Rezension zu „Unser letzter Tag“ von Stefan Suchanka
Meine Bewertung:

Details:
Titel: Unser letzter Tag
Autor: Stefan Suchanka
Verlag: Kirschbuch Verlag
Seiten: 242
Kauflink: Amazon
Preis: 12,00 € (D) Taschenbuch; 7,99 € (D) E-Book
Klappentext:
„Würdest du heute dein Leben ändern, wenn es kein Morgen mehr gäbe? Sieben sehr verschiedene Menschen müssen sich dieser Frage stellen. Jeder für sich, und doch gemeinsam. Denn sie sind miteinander verbunden – ob sie es wollen, oder nicht. Durch einen gemeinsamen Freund. Eine persönliche Entscheidung. Einen letzten Tag.“

Zitat:
„Er schloss sein Leben hier, in diesem Appartement, in diesem Wohnblock, dieser Stadt, genauso ab, wie der Asteroid, der nun unaufhaltsam auf seiner Zielgeraden war, das Leben der knapp acht Milliarden Menschen auf dem Planeten Erde abschließen würde.“
Meine Meinung:
Ein Komet rast auf die Erde zu und kann nicht aufgehalten werden.

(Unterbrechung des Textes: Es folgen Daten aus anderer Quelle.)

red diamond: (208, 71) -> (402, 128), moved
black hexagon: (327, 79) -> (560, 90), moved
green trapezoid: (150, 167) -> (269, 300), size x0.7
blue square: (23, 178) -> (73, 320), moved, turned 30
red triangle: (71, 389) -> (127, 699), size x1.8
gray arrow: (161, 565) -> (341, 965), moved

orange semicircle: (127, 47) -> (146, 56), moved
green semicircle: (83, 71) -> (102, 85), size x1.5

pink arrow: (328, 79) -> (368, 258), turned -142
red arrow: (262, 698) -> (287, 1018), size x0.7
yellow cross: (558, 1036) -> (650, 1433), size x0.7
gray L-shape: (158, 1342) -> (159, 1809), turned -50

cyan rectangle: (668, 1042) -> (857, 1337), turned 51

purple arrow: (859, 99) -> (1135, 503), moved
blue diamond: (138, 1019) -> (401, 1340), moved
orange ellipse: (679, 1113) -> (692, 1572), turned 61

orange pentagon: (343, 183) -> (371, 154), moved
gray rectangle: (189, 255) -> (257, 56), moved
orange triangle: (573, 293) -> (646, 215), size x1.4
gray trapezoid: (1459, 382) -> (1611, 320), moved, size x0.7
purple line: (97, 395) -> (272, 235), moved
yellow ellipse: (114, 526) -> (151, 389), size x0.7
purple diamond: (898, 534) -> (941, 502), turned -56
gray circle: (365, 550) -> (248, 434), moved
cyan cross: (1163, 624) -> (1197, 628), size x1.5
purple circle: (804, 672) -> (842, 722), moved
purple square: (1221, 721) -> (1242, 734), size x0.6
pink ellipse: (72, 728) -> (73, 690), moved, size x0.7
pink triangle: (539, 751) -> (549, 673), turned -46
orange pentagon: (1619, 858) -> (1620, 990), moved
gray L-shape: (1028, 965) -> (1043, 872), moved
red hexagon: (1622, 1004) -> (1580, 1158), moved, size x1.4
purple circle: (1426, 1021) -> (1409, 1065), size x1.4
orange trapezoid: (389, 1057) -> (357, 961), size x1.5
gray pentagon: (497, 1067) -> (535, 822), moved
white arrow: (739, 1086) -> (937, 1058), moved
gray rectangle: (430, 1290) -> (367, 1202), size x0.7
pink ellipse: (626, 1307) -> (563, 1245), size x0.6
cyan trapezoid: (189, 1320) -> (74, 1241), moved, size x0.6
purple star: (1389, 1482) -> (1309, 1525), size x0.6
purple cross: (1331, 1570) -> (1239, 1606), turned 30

In wenigen Stunden wird somit die Erde zerstört und die Menschheit vernichtet werden. Sieben sehr unterschiedliche Menschen stehen vor der Frage, wie sie ihren letzten Tag gestalten wollen. Alle sind miteinander verbunden, mindestens durch ihren gemeinsamen Freund Ludwig, der sie alle noch einmal besuchen möchte.
Die Kapitel sind in die sieben Todsünden aufgeteilt – Hochmut, Habgier, Wollust, Neid, Maßlosigkeit, Wut und Trägheit – und in jedem Kapitel erleben wir die Sichtweise eines Charakters, der sich diese Eigenschaft angeeignet oder sie abgelegt hat. In jedem Kapitel trifft der entsprechende Charakter auf Ludwig, der oft nochmal ziemlich gemein und kalt ist und auf Kaczmarek, der oft ein paar kluge Worte übrig hat.
In „Unser letzter Tag“ werden mehrere sehr interessante Gedankengänge aufgeworfen und an vielen Stellen gibt es durchaus Stoff zum drüber nachdenken. Manchmal sind Handlungen satirisch überspitzt, um dies zu erreichen, was dem Text ab und zu auch eine Prise Humor verleiht. Besonders spannend war hier vor allem zu sehen, welche der Charaktere ihren Prinzipien treu bleiben und welche nicht. Einigen davon fühlt man sich vielleicht selber verbunden und fragt sich dann, was man selbst tun würde.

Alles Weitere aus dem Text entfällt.